Weathering occurs where rock is exposed to water and wind. "When silicates weather, carbon is removed from the atmosphere and later precipitated as calcium carbonate. By contrast, weathering of other phases – such as carbonates and sulfides or organic carbon contained in rocks – releases CO₂. These reactions are typically much faster than silicate weathering", says Hovius. “As a consequence, the impact of mountain building on the carbon cycle is complex.”
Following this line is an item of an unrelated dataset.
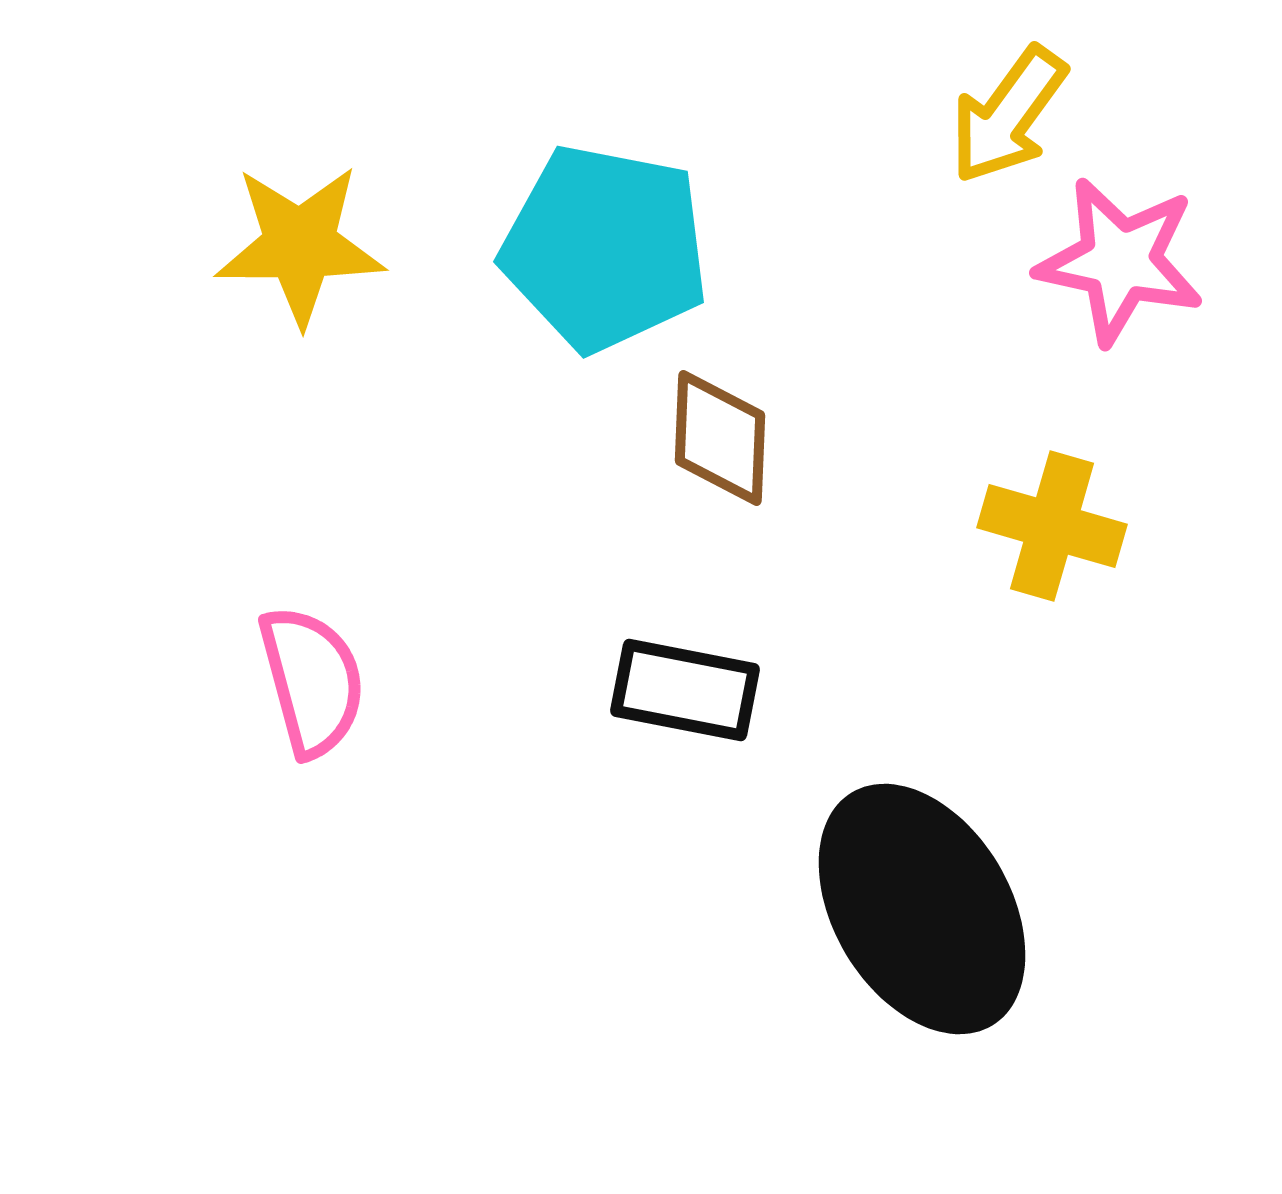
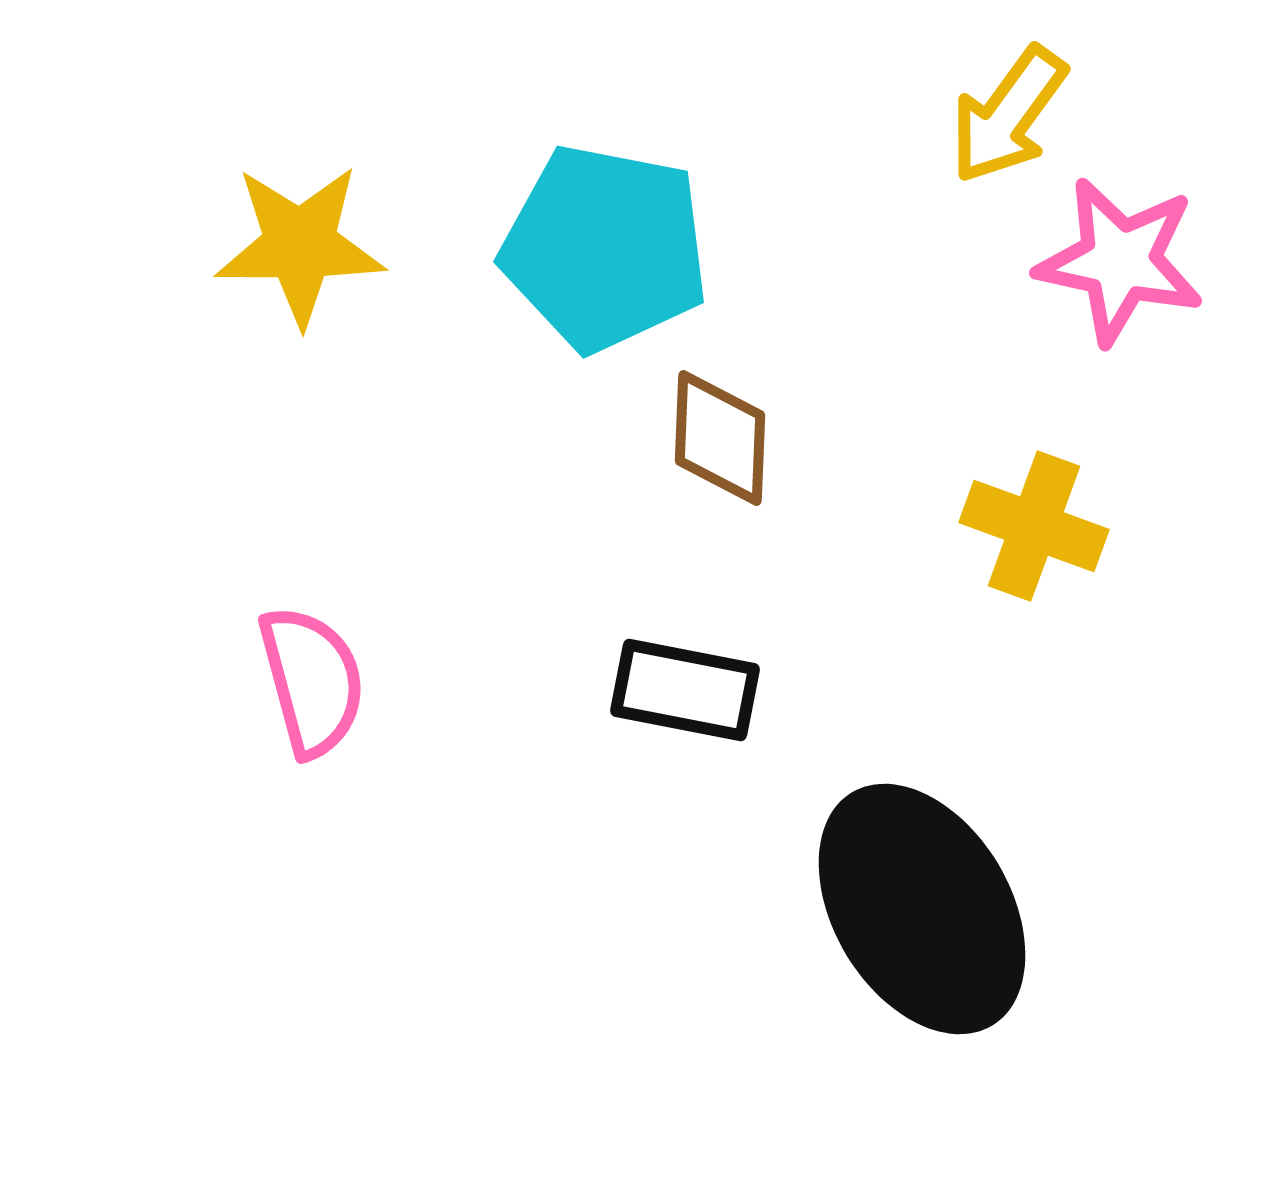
yellow cross: moved 18 px left; rotated 4 degrees clockwise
Weathering model shows common mechanisms

To address this complexity, the researchers used a weathering model to analyze fluxes of sulfide, carbonate, and silicate weathering in a number of targeted study regions – such as Taiwan and New Zealand – with large ranges in erosion rates. “We discovered similar behaviors in all locations, pointing to common mechanisms,” says Bufe.

Further modelling showed that the relationship between erosion and CO₂-fluxes is not linear, but that CO₂ capture from weathering peaks at an erosion rate of approximately 0.1 millimeters per year. When rates are lower or higher, less CO₂ is sequestered and CO₂ may even be released into the atmosphere. “High erosion rates like in Taiwan or the Himalayas push weathering into being a CO₂ source, because silicate weathering stops increasing with erosion rates at some point, whereas the weathering of carbonates and sulfides increases further,” explains Bufe.
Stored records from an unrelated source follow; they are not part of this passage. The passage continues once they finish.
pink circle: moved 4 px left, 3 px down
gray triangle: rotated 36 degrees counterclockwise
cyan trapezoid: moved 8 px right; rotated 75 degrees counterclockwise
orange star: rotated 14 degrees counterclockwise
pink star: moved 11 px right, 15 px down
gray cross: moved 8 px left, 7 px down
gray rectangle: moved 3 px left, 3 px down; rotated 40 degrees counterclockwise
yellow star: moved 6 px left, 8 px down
In landscapes with moderate erosion rates of around 0.1 millimeters per year, the rapidly weathering carbonates and sulfides are largely depleted, whereas silicate minerals are abundant and weather efficiently. Where erosion is even slower than 0.1 millimeters per year, only few minerals are left to weather. The biggest CO₂ sinks are therefore low-relief mountain ranges such as the Black Forest or the Oregon Coast Range, where erosion rates approach the optimum. “Over geological timescales, the temperature to which Earth’s ‘thermostat’ is set therefore depends strongly on the global distribution of erosion rates,” says Bufe. To understand the effects of erosion on Earth’s climate system in greater detail, Bufe thinks that future studies should additionally consider organic carbon sinks and weathering in floodplains.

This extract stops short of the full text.